Who knew you could coax Excel into creating such abominations?
My dataset is the centroids of all* US counties and county equivalents. My apologies to non-USA readers; this set was handy to me because of my work with US census data.
*Except Aleutians West Census Area, which I initially excluded because its centroid is actually in the eastern hemisphere and was messing up the maps. On later maps, I cheated and moved the point ~2° east so it falls within the western hemisphere.
In increasing order of weirdness:
Here’s the entrance to the rabbit hole: A simple Excel scatter plot of the centroids of all US counties and county equivalents.

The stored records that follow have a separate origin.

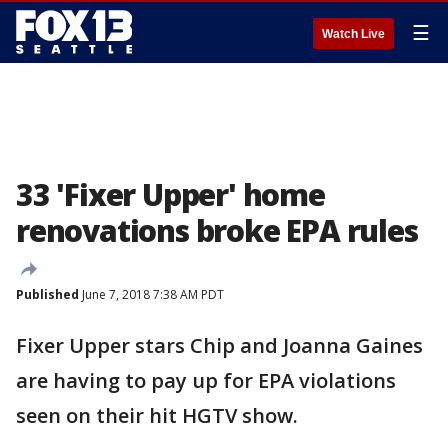
☰
Watch Live
33 'Fixer Upper' home
renovations broke EPA rules
Published
June 7, 2018 7:38 AM PDT
Fixer Upper stars Chip and Joanna Gaines
are having to pay up for EPA violations
seen on their hit HGTV show.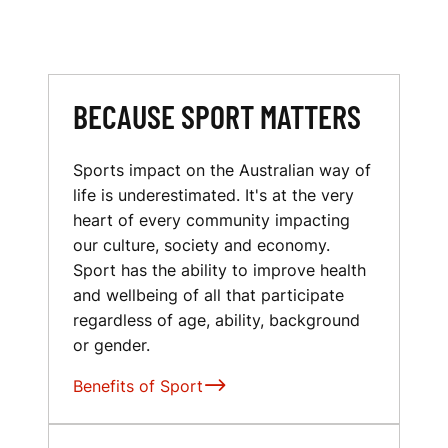
BECAUSE SPORT MATTERS
Sports impact on the Australian way of
life is underestimated. It's at the very
heart of every community impacting
our culture, society and economy.
Sport has the ability to improve health
and wellbeing of all that participate
regardless of age, ability, background
or gender.
Benefits of Sport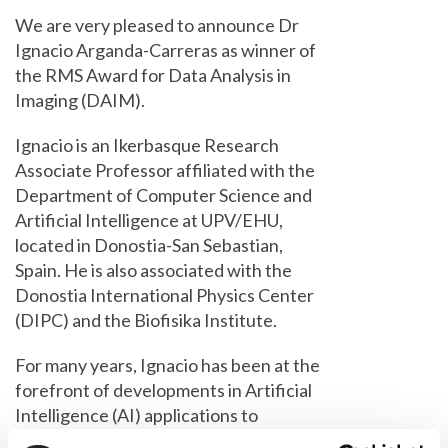
We are very pleased to announce Dr
Ignacio Arganda-Carreras as winner of
the RMS Award for Data Analysis in
Imaging (DAIM).
Ignacio is an Ikerbasque Research
Associate Professor affiliated with the
Department of Computer Science and
Artificial Intelligence at UPV/EHU,
located in Donostia-San Sebastian,
Spain. He is also associated with the
Donostia International Physics Center
(DIPC) and the Biofisika Institute.
For many years, Ignacio has been at the
forefront of developments in Artificial
Intelligence (AI) applications to
bioimaging. As one of the founders of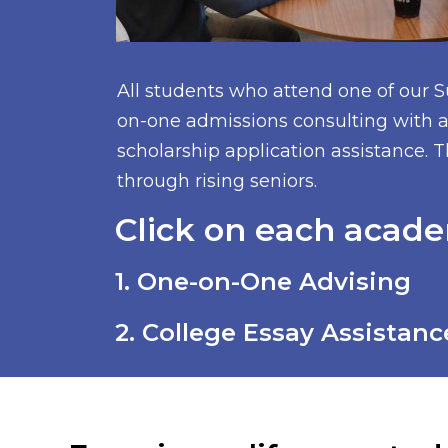
All students who attend one of our 
on-one admissions consulting with a 
scholarship application assistance. T
through rising seniors.
Click on each acade
1. One-on-One Advising
2. College Essay Assistanc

Some interesting patterns are visible here already. Georgia is notable for its many small, compact counties. In the great plains, especially the Texas panhandle, you can see the ranks and files of mostly square counties. See
this county map for reference.
Same as above, but with markers removed and smoothed lines added. (Some pedant on Facebook pointed out to me that this is really just a line graph.) Random colors are pretty! I love how Alaska and Hawaii are rendered.
As above, but this time I made four data series in an attempt to do a 4-color map. But due to the vertical scribbling, some states were obscured. Solution: Use more colors.
Much better! I’ve also re-added Aleutians West Census Area (by cheating). It required seven different colors.
Same as above, just using brighter colors. Georgia really pops out with its dense scribble.
Amazingly, you can still see the shapes of the states.
Now things got really bizarre:
Same data, now plotted on a “radar” chart. Latitude is radial, with the equator represented by the single center point marked “0”. The north pole is a ring, but outside the edges of the chart. The X axis of a radar chart is categorical, not linear, so all the points are spread out around the full circle. I’ve highlighted a few points of interest.
A couple of changes here. First, latitudes were subtracted from 90° to make the map “right side up”. So now the north pole is in the center (actually 70°N, shown as “20”). Then, in order to fake 360° of longitude, I created “dummy” counties, spaced every 0.1° around the equator. You can see two arcs of the equatorial counties on the left. I also rounded all longitudes to 0.1°.
This is by far the weirdest “map” I’ve ever made. I’d like to try these techniques with the whole world, although Excel would probably choke on it.